As China prepares to take control of Hong Kong in 1997, a Hong Kong Chinese family disperses around the world. Mr and Mrs Chan (Edwin Pang and Cecilia Fong Sing Lee), and two teenage sons, follow their second daughter Bing (Annie Yip) to a large and sterile house in the suburbs of a major Australian city. Bing has been in Australia for seven years, but the loneliness has made her nervous and bitter. Her older sister Yen (Annette Shun Wah) lives in Germany, with her German husband Michael (Julian Pulvermacher) and daughter Miu Miu (Claudette Chua). They are about to buy a new house when Yen decides she wants to move to Australia, to be near her family. In Hong Kong, elder brother Gar Ming (Anthony Wong) is reluctant to follow his parents. He’s making money and enjoying his affair with a beautiful young Canadian Chinese girl. Back in Australia, Bing’s relentless authoritarianism forces her parents to buy their own house. When they move, Bing has a nervous breakdown. Mrs Chan prays to the ancestors for help.

Curator’s notes

Floating Life is a major addition to what is perhaps the smallest genre in Australian film – migrant stories.
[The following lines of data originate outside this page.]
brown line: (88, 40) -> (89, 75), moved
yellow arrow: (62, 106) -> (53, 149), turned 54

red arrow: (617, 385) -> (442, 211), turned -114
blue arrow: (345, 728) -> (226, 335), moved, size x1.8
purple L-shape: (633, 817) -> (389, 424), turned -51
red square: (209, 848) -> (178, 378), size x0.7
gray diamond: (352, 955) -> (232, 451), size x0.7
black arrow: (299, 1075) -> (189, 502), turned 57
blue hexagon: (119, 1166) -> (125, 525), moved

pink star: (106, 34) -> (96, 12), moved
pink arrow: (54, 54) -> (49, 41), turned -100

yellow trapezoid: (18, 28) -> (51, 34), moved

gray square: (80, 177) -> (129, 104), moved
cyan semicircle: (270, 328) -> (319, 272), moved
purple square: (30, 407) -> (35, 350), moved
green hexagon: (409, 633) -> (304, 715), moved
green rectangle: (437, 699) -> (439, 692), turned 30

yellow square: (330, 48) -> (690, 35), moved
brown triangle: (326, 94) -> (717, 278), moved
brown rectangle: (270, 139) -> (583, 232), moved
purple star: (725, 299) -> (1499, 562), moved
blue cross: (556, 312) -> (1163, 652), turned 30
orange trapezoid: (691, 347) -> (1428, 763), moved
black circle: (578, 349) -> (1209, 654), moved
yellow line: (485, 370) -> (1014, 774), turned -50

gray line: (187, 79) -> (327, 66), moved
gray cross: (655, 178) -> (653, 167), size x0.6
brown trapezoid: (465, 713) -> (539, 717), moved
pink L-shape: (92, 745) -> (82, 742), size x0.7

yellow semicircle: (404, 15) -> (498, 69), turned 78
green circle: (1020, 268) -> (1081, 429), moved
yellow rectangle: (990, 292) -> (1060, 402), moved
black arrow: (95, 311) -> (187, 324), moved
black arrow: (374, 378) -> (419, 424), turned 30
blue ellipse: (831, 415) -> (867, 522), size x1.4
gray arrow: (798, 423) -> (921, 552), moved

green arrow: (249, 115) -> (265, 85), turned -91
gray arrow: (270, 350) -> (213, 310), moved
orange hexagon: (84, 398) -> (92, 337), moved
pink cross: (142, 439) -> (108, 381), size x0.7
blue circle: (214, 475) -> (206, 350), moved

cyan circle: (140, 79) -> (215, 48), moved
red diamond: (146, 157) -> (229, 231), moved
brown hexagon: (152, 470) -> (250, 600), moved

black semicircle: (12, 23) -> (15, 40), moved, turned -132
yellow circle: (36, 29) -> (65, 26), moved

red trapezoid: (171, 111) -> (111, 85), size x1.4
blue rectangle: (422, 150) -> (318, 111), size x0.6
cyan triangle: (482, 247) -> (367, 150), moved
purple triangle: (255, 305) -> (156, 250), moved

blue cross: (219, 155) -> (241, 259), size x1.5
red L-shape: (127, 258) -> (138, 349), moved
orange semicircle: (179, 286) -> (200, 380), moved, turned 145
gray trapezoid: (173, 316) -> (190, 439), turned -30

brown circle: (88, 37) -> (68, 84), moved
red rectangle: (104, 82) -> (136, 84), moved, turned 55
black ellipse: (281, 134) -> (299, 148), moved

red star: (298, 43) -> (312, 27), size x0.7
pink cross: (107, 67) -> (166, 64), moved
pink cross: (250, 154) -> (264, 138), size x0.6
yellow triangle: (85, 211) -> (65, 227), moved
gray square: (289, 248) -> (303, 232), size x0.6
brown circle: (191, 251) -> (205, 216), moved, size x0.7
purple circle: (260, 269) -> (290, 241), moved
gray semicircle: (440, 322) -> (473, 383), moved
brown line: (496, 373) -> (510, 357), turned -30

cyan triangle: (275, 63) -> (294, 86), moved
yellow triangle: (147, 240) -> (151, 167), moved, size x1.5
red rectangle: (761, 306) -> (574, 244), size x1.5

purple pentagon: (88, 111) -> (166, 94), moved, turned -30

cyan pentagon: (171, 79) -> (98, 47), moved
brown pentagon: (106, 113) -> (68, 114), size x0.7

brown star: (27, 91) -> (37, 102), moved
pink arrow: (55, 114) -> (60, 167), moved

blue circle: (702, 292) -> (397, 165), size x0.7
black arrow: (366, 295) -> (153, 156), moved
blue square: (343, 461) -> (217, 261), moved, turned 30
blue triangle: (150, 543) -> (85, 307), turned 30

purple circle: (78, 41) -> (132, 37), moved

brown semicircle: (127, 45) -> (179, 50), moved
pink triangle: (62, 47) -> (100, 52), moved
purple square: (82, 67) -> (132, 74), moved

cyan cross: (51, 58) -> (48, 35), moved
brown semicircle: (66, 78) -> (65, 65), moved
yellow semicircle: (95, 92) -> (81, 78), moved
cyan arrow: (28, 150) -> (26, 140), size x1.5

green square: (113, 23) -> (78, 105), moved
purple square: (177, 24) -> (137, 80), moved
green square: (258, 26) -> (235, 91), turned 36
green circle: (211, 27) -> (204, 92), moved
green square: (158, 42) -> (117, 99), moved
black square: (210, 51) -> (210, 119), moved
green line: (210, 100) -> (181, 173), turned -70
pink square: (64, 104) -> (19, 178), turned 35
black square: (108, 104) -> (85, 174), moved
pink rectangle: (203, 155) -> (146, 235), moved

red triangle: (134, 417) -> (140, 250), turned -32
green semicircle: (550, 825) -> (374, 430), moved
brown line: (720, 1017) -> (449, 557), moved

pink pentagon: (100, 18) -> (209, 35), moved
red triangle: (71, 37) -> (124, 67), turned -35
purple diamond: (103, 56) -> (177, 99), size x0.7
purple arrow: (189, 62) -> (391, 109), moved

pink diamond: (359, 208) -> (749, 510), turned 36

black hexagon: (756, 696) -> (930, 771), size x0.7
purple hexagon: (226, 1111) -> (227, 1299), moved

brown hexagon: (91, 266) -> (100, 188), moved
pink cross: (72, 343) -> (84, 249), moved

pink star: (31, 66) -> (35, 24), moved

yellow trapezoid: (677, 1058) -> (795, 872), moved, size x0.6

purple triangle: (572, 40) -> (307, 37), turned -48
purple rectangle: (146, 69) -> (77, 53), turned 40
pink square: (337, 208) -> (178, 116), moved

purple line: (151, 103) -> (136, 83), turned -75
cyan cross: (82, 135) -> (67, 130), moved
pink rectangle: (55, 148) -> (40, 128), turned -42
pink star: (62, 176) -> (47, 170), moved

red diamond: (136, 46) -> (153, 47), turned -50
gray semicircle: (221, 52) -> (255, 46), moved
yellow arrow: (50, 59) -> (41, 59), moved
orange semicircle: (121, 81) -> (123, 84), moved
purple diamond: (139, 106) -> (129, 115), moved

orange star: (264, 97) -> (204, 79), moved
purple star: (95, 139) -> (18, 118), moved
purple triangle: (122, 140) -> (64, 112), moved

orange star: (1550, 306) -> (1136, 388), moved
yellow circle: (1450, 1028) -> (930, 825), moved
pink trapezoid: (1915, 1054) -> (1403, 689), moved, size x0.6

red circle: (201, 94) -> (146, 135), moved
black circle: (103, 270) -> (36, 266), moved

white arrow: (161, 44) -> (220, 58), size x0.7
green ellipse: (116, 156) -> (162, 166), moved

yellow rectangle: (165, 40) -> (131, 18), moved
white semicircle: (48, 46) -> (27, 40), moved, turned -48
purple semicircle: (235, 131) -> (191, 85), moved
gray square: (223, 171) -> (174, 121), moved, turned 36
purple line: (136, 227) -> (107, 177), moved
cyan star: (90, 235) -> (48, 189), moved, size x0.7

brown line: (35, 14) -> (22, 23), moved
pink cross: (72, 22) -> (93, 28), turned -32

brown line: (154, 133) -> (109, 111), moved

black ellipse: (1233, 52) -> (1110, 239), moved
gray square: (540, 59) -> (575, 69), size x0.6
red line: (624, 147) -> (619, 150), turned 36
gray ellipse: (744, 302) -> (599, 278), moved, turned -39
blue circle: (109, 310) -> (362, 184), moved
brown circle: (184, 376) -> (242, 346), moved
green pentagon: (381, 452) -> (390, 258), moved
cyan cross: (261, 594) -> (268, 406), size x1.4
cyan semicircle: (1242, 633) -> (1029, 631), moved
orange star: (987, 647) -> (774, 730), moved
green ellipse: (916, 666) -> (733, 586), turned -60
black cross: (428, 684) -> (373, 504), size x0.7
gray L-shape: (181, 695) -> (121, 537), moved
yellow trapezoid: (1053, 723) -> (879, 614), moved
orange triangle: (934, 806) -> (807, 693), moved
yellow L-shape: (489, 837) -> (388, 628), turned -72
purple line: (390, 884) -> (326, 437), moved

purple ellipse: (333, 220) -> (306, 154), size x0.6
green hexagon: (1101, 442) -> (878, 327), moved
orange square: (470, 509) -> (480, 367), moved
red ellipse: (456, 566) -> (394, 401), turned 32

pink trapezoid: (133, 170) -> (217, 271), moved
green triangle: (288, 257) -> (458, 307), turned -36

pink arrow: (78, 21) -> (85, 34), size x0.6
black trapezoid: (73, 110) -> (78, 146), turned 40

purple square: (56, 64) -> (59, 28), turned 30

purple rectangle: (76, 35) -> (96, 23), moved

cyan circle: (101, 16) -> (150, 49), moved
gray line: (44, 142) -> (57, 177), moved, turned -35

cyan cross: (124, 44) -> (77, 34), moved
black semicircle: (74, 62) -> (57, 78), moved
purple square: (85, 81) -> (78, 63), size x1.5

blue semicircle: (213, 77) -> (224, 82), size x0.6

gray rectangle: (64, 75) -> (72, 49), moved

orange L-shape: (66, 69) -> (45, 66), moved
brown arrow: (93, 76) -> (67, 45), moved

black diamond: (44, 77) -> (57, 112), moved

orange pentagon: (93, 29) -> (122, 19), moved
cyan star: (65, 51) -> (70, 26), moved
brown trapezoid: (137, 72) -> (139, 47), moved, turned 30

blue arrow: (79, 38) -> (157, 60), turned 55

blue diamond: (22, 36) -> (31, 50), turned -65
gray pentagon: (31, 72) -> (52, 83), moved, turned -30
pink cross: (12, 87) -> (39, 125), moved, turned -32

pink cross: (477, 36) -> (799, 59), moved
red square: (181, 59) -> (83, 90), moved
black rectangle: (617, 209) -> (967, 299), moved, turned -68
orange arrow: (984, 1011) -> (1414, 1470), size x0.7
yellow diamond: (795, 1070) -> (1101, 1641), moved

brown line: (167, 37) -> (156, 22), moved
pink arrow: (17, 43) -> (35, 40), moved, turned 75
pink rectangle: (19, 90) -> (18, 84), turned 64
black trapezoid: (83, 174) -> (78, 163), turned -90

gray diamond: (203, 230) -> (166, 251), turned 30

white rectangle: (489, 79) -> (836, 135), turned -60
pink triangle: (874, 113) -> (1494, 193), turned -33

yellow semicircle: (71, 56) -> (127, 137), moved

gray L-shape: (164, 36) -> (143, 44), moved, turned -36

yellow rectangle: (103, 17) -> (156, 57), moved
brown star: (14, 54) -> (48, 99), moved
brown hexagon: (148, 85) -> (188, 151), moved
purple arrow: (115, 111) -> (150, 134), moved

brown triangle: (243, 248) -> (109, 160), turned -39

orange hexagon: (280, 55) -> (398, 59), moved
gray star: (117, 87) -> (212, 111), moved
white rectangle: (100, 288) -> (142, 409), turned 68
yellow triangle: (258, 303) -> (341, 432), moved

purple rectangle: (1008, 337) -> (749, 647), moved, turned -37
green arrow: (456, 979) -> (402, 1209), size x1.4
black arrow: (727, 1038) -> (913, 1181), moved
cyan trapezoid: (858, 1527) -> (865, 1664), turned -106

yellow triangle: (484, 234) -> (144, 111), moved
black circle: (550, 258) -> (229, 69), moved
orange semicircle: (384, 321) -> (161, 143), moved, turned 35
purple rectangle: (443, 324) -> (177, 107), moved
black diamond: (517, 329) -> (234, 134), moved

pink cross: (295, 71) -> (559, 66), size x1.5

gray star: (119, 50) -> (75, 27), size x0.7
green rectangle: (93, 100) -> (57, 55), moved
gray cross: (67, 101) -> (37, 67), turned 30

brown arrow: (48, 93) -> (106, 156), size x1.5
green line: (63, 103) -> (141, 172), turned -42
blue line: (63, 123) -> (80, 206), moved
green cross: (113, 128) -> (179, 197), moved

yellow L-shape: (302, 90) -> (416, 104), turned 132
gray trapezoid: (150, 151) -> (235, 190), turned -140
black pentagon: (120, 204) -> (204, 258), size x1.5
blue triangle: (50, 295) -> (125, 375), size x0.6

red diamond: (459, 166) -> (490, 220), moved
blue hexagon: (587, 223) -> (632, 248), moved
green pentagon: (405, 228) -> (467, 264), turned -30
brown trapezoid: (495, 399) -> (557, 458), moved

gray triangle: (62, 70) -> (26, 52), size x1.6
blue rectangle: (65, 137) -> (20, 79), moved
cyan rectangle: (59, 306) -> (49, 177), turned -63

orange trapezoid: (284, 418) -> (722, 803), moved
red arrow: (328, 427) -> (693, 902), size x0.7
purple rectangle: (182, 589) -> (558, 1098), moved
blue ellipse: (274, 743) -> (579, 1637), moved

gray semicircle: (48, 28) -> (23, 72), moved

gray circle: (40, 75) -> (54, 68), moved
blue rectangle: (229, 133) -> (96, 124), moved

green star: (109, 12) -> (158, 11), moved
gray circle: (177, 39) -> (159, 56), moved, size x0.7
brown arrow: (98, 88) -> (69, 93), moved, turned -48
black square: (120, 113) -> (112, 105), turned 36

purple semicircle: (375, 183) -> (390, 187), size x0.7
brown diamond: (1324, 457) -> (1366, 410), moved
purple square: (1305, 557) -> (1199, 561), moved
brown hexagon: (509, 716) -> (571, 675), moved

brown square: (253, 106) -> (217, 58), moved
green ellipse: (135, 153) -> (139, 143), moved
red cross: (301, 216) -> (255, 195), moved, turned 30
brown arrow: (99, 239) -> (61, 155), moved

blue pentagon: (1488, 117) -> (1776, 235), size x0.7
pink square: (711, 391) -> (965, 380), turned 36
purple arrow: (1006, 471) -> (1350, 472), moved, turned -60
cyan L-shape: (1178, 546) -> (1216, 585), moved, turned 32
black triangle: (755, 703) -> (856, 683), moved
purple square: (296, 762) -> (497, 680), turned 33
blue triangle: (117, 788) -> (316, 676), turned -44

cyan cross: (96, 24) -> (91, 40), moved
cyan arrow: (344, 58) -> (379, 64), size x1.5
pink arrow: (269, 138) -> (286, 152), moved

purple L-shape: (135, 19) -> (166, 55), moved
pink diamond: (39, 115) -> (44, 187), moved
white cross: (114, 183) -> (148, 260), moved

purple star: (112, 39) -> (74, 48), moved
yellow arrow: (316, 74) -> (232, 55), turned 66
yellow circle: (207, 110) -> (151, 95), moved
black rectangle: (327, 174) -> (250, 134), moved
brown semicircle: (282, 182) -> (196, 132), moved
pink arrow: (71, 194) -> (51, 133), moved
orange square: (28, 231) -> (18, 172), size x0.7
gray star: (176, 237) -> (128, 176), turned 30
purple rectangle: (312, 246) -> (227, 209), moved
For a country that has taken in six million immigrants since 1947, the number of films that deal with the migrant experience is ridiculously small (see The Dunera Boys, Romulus My Father and They’re a Weird Mob, on this site). Apart from Floating Life and the first two films of Khoa Do, almost none deals with the stories of Asian migrants.

Director Clara Law is herself a migrant to this country. She and husband Eddie Fong (who co-wrote Floating Life) came to Melbourne in 1995, after building successful careers in the Hong Kong film industry. They began writing Floating Life even before that, during visits to Law’s family, who had settled in Melbourne a few years earlier. The film reflects the sensation of being a new migrant with amazing freshness, partly because the emotions were still so familiar and raw for its makers. Dion Beebe’s camerawork shows the Australian suburbs with blazing clarity, which adds to the sense that this is a newly discovered place, at least for them. The Chan family members are terrified of the bright sun, the animals that can kill you, the dogs in the streets – even the amount of open space. They adapt at different rates, and with differing levels of success. Mr and Mrs Chan hate being so far from the graves of their ancestors in China and Hong Kong, but they have been through this before, when their own parents escaped the mainland. Bing, the second daughter, shows us just how bad the displacement can be. The loneliness of seven years in Australia has broken her spirit – but her sister in Germany has problems adapting to life there, even though she’s ostensibly happy.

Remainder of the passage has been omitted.